Merger & Acquisition Factors to Consider
When deciding to merge or acquire a franchise, the parties must determine whether there is:
1. Adherence to the explicit terms of the agreement;
2. Permissible modification to the agreement;
3. Sufficient notification;
4. An explicit right to renew;
5. Discriminatory action; and
6. Constructive termination.
Just Cause Requirement and Covenant of Good Faith
Many states have statutes that require just cause to alter a contract. This may include a just cause requirement for both terminations and non-renewals. Courts interpret just cause differently. Some states interpret just cause broadly (for example, basing it on a franchisor’s legitimate business reasons) while other states interpret it narrowly (for example, holding that a business justification argument is meaningless because a franchisor could always claim a plausible business reason for termination).

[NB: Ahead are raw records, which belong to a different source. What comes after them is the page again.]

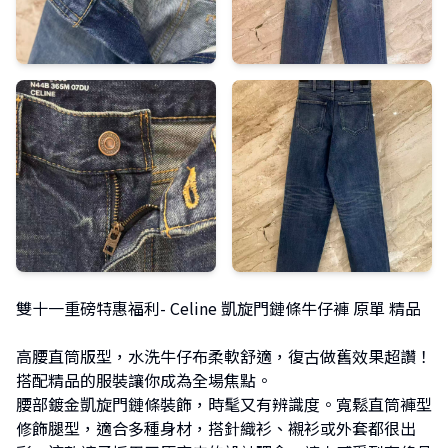
雙十一重磅特惠福利- Celine 凱旋門鏈條牛仔褲 原單 精品
高腰直筒版型，水洗牛仔布柔軟舒適，復古做舊效果超讚！
搭配精品的服裝讓你成為全場焦點。
腰部鍍金凱旋門鏈條裝飾，時髦又有辨識度。寬鬆直筒褲型
修飾腿型，適合多種身材，搭針織衫、襯衫或外套都很出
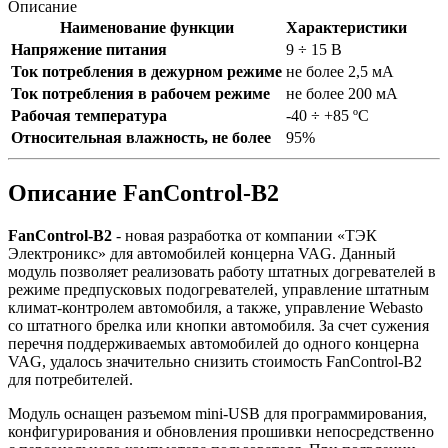
Описание
Наименование функции
Характеристики
Напряжение питания
9 ÷ 15 В
Ток потребления в дежурном режиме
не более 2,5 мА
Ток потребления в рабочем режиме
не более 200 мА
Рабочая температура
-40 ÷ +85 ºС
Относительная влажность, не более
95%
Описание FanControl-B2
FanControl-B2
- новая разработка от компании «ТЭК
Электроникс» для автомобилей концерна VAG. Данный
модуль позволяет реализовать работу штатных догревателей в
режиме предпусковых подогревателей, управление штатным
климат-контролем автомобиля, а также, управление Webasto
со штатного брелка или кнопки автомобиля. За счет сужения
перечня поддерживаемых автомобилей до одного концерна
VAG, удалось значительно снизить стоимость FanControl-B2
для потребителей.
Модуль оснащен разъемом mini-USB для программирования,
конфигурирования и обновления прошивки непосредственно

Courts in some jurisdictions will also determine whether a covenant of good faith and fair dealing is applicable. Courts generally use a measure of the justifiable expectations of the parties. As a result, where one party acts arbitrarily, capriciously, or unreasonably, the court may decide to compensate the second party for its damages, or excuse it from performance.

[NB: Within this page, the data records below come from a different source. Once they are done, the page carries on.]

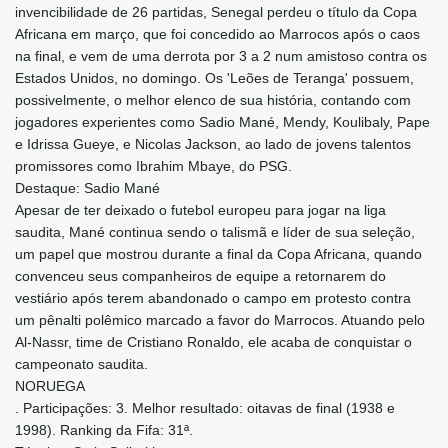
invencibilidade de 26 partidas, Senegal perdeu o título da Copa
Africana em março, que foi concedido ao Marrocos após o caos
na final, e vem de uma derrota por 3 a 2 num amistoso contra os
Estados Unidos, no domingo. Os 'Leões de Teranga' possuem,
possivelmente, o melhor elenco de sua história, contando com
jogadores experientes como Sadio Mané, Mendy, Koulibaly, Pape
e Idrissa Gueye, e Nicolas Jackson, ao lado de jovens talentos
promissores como Ibrahim Mbaye, do PSG.
Destaque: Sadio Mané
Apesar de ter deixado o futebol europeu para jogar na liga
saudita, Mané continua sendo o talismã e líder de sua seleção,
um papel que mostrou durante a final da Copa Africana, quando
convenceu seus companheiros de equipe a retornarem do
vestiário após terem abandonado o campo em protesto contra
um pênalti polêmico marcado a favor do Marrocos. Atuando pelo
Al-Nassr, time de Cristiano Ronaldo, ele acaba de conquistar o
campeonato saudita.
NORUEGA
. Participações: 3. Melhor resultado: oitavas de final (1938 e
1998). Ranking da Fifa: 31ª.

Terms and Provisions of an Agreement
Next, consider what terms you need to put into the agreement that are pertinent to a potential future merger or acquisition including the right to:
- Add or delete products;
- Add new franchisees to geographical areas;
- Alter or change the trademark;
- Advertise new products or services;
- Terminate a business or product line due to a merger or acquisition; and;
- Request a remodeling or redecoration.
When drafting a franchise agreement, you must decide what can potentially happen in a merger. Each of the above terms should be accounted for in the agreement. Further, consider whether there is a statute in your state requiring a just cause basis for a merger, acquisition or termination, or whether there is an implied covenant of good faith in your jurisdiction. These are complicated issues. Consult with your attorney about them before entering into a franchise agreement.